During development of a feature, the three of us use either a screen-sharing program or a collaborative terminal program. This allows each of us to see the same piece of code even though we are at different computers.
We test-drive most feature changes, meaning we begin with an idea of something we need to do in the feature code—making an object accessible, for example—and write a test to check that before the object exists. At this point, the developers alternate driving, and the test specialist usually asks questions that guide test and code design. If a test needs to be built at the user interface level, the test specialist will usually create that.
We commit and push code regularly throughout this process, and I build new environments with the latest update of a feature branch. This facilitates either some light regression testing to see that the new change isn’t breaking related parts of the software, or testing of partially implemented code. We do this back and forth until we get a feeling that implementation is complete, based on either the acceptance criteria or conversations with a product person or designer.
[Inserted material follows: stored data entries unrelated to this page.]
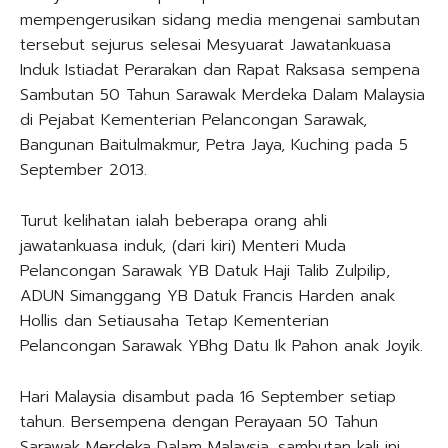
mempengerusikan sidang media mengenai sambutan
tersebut sejurus selesai Mesyuarat Jawatankuasa
Induk Istiadat Perarakan dan Rapat Raksasa sempena
Sambutan 50 Tahun Sarawak Merdeka Dalam Malaysia
di Pejabat Kementerian Pelancongan Sarawak,
Bangunan Baitulmakmur, Petra Jaya, Kuching pada 5
September 2013.
Turut kelihatan ialah beberapa orang ahli
jawatankuasa induk, (dari kiri) Menteri Muda
Pelancongan Sarawak YB Datuk Haji Talib Zulpilip,
ADUN Simanggang YB Datuk Francis Harden anak
Hollis dan Setiausaha Tetap Kementerian
Pelancongan Sarawak YBhg Datu Ik Pahon anak Joyik.
Hari Malaysia disambut pada 16 September setiap
tahun. Bersempena dengan Perayaan 50 Tahun
Sarawak Merdeka Dalam Malaysia, sambutan kali ini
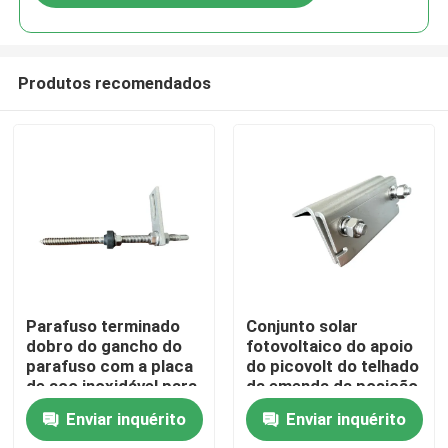
Produtos recomendados
Casa
Parafuso terminado
Conjunto solar
dobro do gancho do
fotovoltaico do apoio
parafuso com a placa
do picovolt do telhado
Produtos
de aço inoxidável para
da emenda da posição
o telhado do metal
da braçadeira da
Enviar inquérito
Enviar inquérito
com purlin de madeira
emenda do telhado A2
Vídeos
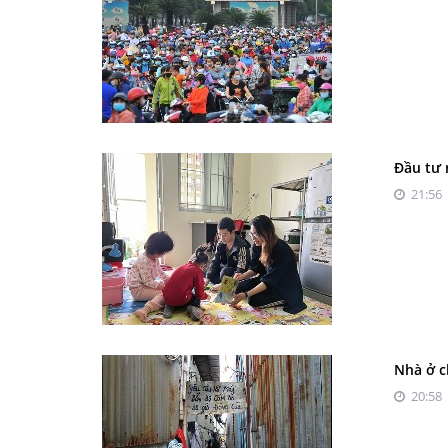
Đầu tư 
21:56 
Nhà ở c
20:58 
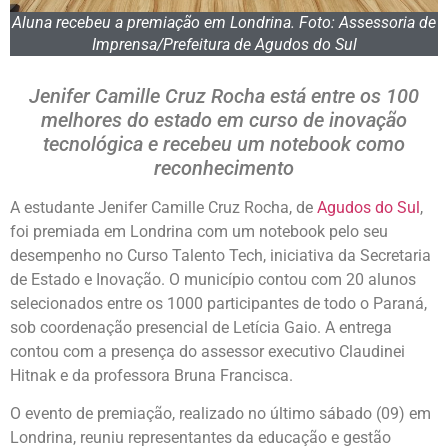
Aluna recebeu a premiação em Londrina. Foto: Assessoria de
Imprensa/Prefeitura de Agudos do Sul
Jenifer Camille Cruz Rocha está entre os 100
melhores do estado em curso de inovação
tecnológica e recebeu um notebook como
reconhecimento
A estudante Jenifer Camille Cruz Rocha, de
Agudos do Sul
,
foi premiada em Londrina com um notebook pelo seu
desempenho no Curso Talento Tech, iniciativa da Secretaria
de Estado e Inovação. O município contou com 20 alunos
selecionados entre os 1000 participantes de todo o Paraná,
sob coordenação presencial de Letícia Gaio. A entrega
contou com a presença do assessor executivo Claudinei
Hitnak e da professora Bruna Francisca.
O evento de premiação, realizado no último sábado (09) em
Londrina, reuniu representantes da educação e gestão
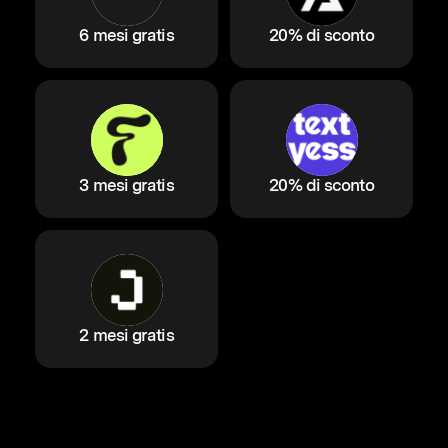
6 mesi gratis
20% di sconto
3 mesi gratis
20% di sconto
2 mesi gratis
What this process gets us is a code change with very good first-time quality. The typical code problems you see from implementation that is done by a single person, usually without test driving, don’t exist because we were so thoughtful about how the code was designed and implemented. In this process, it is rare to find surprises around entering incorrect data in a field or pages failing to submit all together. We still have to explore to find problems that might exist related to more complicated usage scenarios, so we explore as a group, and I usually discover a handful of problems that are fixed as I find them.
After this, the process becomes more familiar. We merge our branch with the main branch and run the entire test suite, then create a pull request that is available for anyone to review up to the point when those tests complete. If the merge build is green and there are no outstanding comments from the pull request, then we are ready to go to production.
Eliminating handoffs by working on a feature from start to finish is a benefit of testing with developers, but the real reward is built-in quality. Try adding a test specialist to your programming teams.